Deixou-a
com Elisabete, angustiado com o farrapo em que Isabel se tinha
transformado, desde sua casa até ali, cada vez mais furioso com
aquele psicopata que não os deixava em paz. O seu lado racional
dizia-lhe para ir diretamente à polícia, mas se o traste tivesse
feito algum mal ao cão, iria expô-lo em casa de Isabel, e ele não
podia permitir que ela o visse ou descobrisse, sequer. Telefonou aos
dois amigos, como lhe prometera e combinaram encontrar-se na quinta
de Isabel, quem chegasse primeiro esperava no portão.
-
Sabes o que vai acontecer quando lá chegares, não sabes? –
perguntou César gravemente, temendo que João tivesse uma nova
crise.
-
Sei. Ele matou o cão, quer amedrontá-la e perturbar-me. –
respondeu, acelerando a fundo.
-
Achas que estás capaz de lidar com isto?
-
César, por favor, não sou nenhuma menina de escola. – resmungou
chateado com a insinuação de que não teria capacidade de lidar com
tudo aquilo.
-
Pois não, mas pelo menos trouxeste os comprimidos de SOS? –
perguntou de forma prática.
-
Sim… - resignou-se, pois sabia que o amigo tinha razão. Já
sentira as primeiras palpitações ao telefone com Rosário, esperava
que o cão não tivesse sido maltratado. Gostava dele, e a crueldade
gratuita seria difícil de engolir.
Fizeram
o restante caminho em silêncio, até chegarem à entrada da casa,
onde já esperavam Salvador e Janota, que parecia diferente, com uma
postura de ataque iminente, como se estivesse em alerta para o pior,
o que o acalmou um pouco. Era bom saber que não enfrentaria aquilo
sozinho, e se desmaiasse teria alguém para o ajudar.
-
Onde está a Marta?, quer dizer, a Isabel? – perguntou Janota com
cara de poucos amigos.
-
Calma, ela está com a mulher do César. – apontou para o amigo que
saía do carro. – Obrigado por terem vindo. Não era preciso tudo
isto, só vim procurar o Filipe, que desapareceu de minha casa, hoje
pela hora do almoço… - explicou, entrando pelo portão e sendo
seguido pelos três homens.
-
Mas fugiu? – perguntou Salvador.
-
Não. Em princípio deve ter sido o ex-marido da Isabel que o levou.
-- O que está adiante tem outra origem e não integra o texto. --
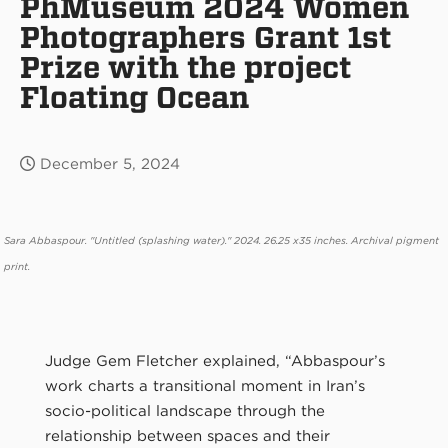
PhMuseum 2024 Women
Photographers Grant 1st
Prize with the project
Floating Ocean
December 5, 2024
Sara Abbaspour. "Untitled (splashing water)." 2024. 26.25 x35 inches. Archival pigment
print.
Judge Gem Fletcher explained, “Abbaspour’s
work charts a transitional moment in Iran’s
socio-political landscape through the
relationship between spaces and their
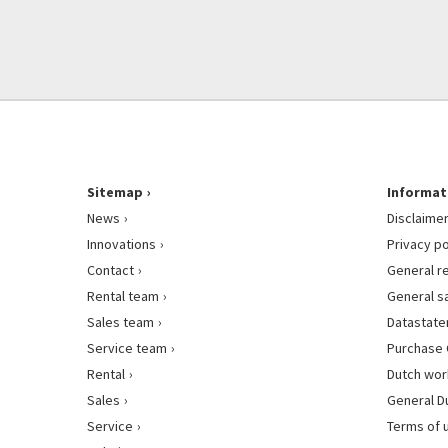
Sitemap
Informat
News
Disclaime
Innovations
Privacy po
Contact
General r
Rental team
General s
Sales team
Datastat
Service team
Purchase 
Rental
Dutch wor
Sales
General D
Service
Terms of 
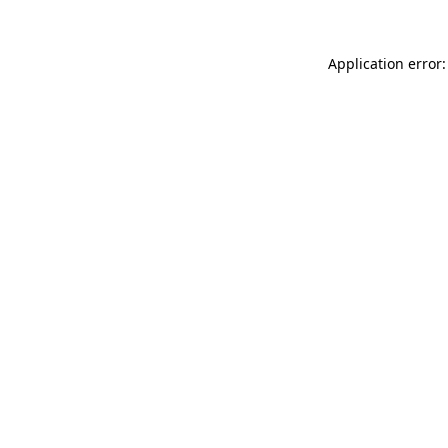
Application error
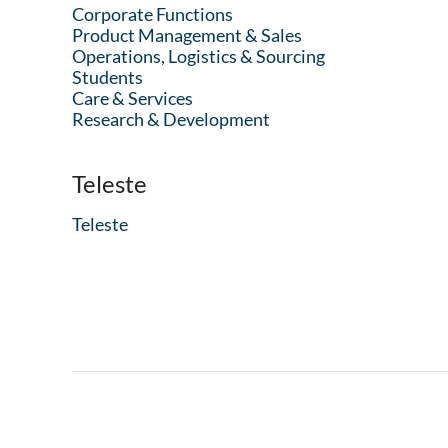
Corporate Functions
Product Management & Sales
Operations, Logistics & Sourcing
Students
Care & Services
Research & Development
Teleste
Teleste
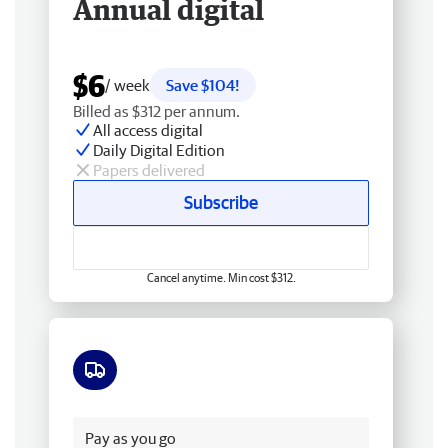
Annual digital
$6
/ week
Save $104!
Billed as $312 per annum.
All access digital
Daily Digital Edition
Papers delivered
Subscribe
Cancel anytime. Min cost $312.
Free delivery
Pay as you go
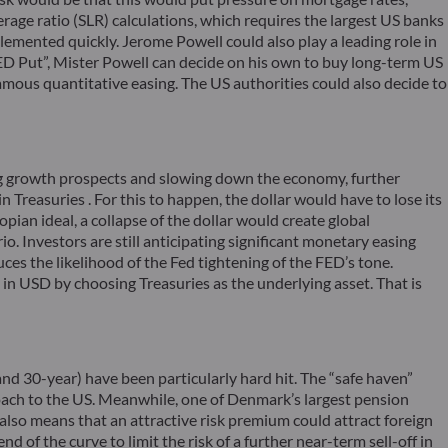
age ratio (SLR) calculations, which requires the largest US banks
mplemented quickly. Jerome Powell could also play a leading role in
 “FED Put”, Mister Powell can decide on his own to buy long-term US
ous quantitative easing. The US authorities could also decide to
ning growth prospects and slowing down the economy, further
n Treasuries . For this to happen, the dollar would have to lose its
pian ideal, a collapse of the dollar would create global
o. Investors are still anticipating significant monetary easing
uces the likelihood of the Fed tightening of the FED’s tone.
s in USD by choosing Treasuries as the underlying asset. That is
and 30-year) have been particularly hard hit. The “safe haven”
oach to the US. Meanwhile, one of Denmark’s largest pension
 also means that an attractive risk premium could attract foreign
 of the curve to limit the risk of a further near-term sell-off in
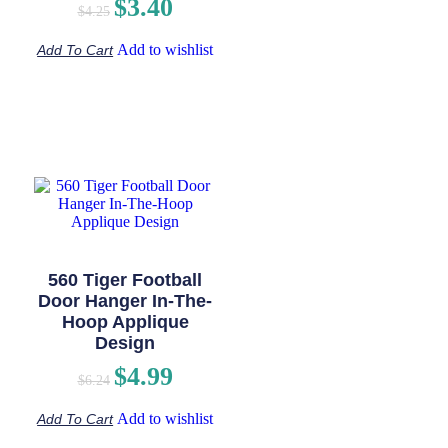
$
3.40
$
4.25
Add to wishlist
Add To Cart
560 Tiger Football
Door Hanger In-The-
Hoop Applique
Design
$
4.99
$
6.24
Add to wishlist
Add To Cart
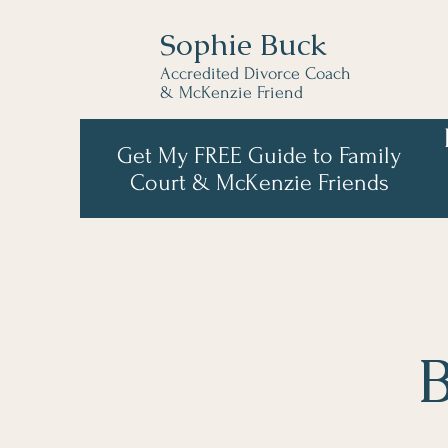
Sophie Buck
Accredited Divorce Coach
& McKenzie Friend
Get My FREE Guide to Family
Court & McKenzie Friends
B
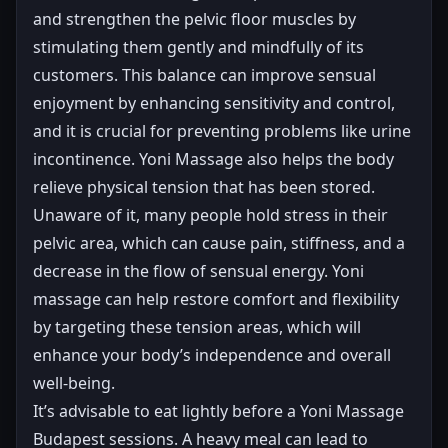
and strengthen the pelvic floor muscles by
stimulating them gently and mindfully of its
customers. This balance can improve sensual
enjoyment by enhancing sensitivity and control,
and it is crucial for preventing problems like urine
incontinence. Yoni Massage also helps the body
relieve physical tension that has been stored.
Unaware of it, many people hold stress in their
pelvic area, which can cause pain, stiffness, and a
decrease in the flow of sensual energy. Yoni
massage can help restore comfort and flexibility
by targeting these tension areas, which will
enhance your body’s independence and overall
well-being.
It’s advisable to eat lightly before a Yoni Massage
Budapest sessions. A heavy meal can lead to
A minha empregada disse que apareceu lá um homem a dizer que tinha
combinado comigo ir buscá-lo, que era o dono…
-
Filho da mãe… - rosnou Janota, cada vez mais desconfiado de que
aquilo não ia terminar bem. – João, deixa-me entrar primeiro, por
favor. – pediu-lhe, afastando-o da porta e assumindo o controle da
investigação informal. Entrou silenciosamente na casa escurecida e
fechada há alguns dias, sem detetar sinais de presenças humanas.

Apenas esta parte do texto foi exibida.